The role played by seaweed to mitigate greenhouse gasses might be more significant than initially thought, according to new research which discovered seaweed can travel far from its initial location and deep beyond coastal areas.
Seaweed constitutes the most extensive and productive vegetated coastal habitats. They colonize all latitudes and are efficient at capturing atmospheric CO2 and converting it into plant material, playing a key role to avoid a more significant global warming.
In a paper published in Nature Geoscience, a group of researchers discovered that macroalgae species can drift as much as 5000 kilometers beyond coastal areas. Around 70% of this is seaweed, therefore carbon will sink to ocean depths below 1000 meters — which means the carbon is unlikely to return to the atmosphere anytime soon.
“This finding has huge implications for how the global carbon dioxide budget is calculated,” said Ph.D. student, Alejandra Ortega, the first author of the study. “It indicates that macroalgae are important for carbon sequestration and should be included in assessments of carbon accumulated in the ocean, known as blue carbon.”
Seaweed doesn’t remain in the same place. It drifts with currents and tides, but we don’t really know much about its fate once it floats away from the coast. As a result, there have been no detailed assessments of their role in carbon sequestration in coastal habitats, particularly in the sediments of seagrass and mangroves.
The research team led by Carlos Duarte and his KAUST colleagues at the Red Sea Research Center and the Computational Bioscience Research Center (CBRC), has identified DNA sequences of macroalgae in hundreds of metagenomes generated by global ocean expeditions.

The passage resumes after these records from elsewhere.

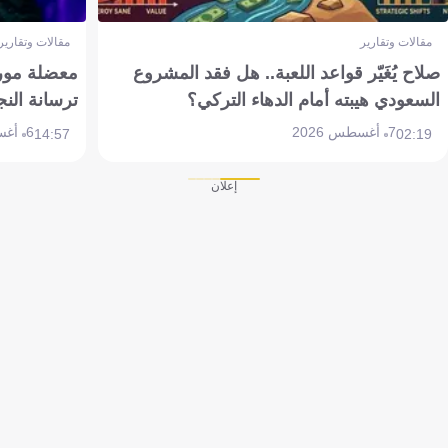
مقالات وتقارير
مقالات وتقارير
صلاح يُغَيّر قواعد اللعبة.. هل فقد المشروع
معضلة مورين
السعودي هيبته أمام الدهاء التركي؟
ترسانة النج
7 أغسطس 2026
6 أغسطس 2026
14:57
02:19
إعلان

In the expeditions, the global ocean was surveyed to a depth of 4000 meters, then sequencing the particulate material collected in the water sample to create a global DNA resource.

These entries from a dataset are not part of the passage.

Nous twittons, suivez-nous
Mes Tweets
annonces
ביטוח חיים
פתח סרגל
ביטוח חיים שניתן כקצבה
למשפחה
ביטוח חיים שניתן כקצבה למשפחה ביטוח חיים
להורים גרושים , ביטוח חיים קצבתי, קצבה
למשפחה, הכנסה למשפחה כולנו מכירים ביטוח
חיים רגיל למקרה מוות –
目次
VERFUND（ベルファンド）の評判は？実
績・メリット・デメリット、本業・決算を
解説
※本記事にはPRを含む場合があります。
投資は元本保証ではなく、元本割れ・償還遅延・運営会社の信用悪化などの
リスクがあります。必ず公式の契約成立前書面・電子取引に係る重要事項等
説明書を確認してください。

Duarte and his team of marine scientists searched for macroalgae in these global ocean metagenomes, using Dragon Metagenomic Analysis Platform (DMAP). Developed by CBRC bioinformaticians, DMAP uses KAUST’s supercomputer to annotate and compare metagenomic data sets.
For the very first time, the team was able to provide semiquantitative evidence of the presence of macroalgae beyond the shoreline. It’s yet another puzzle piece that will enable us to better understand our planet’s climate — but there’s still much work to be done.
“Work is still needed to be able to translate a specific amount of DNA into a specific amount of organic carbon in a specific taxon, but finding macroalgal DNA is the first step,” said Ortega.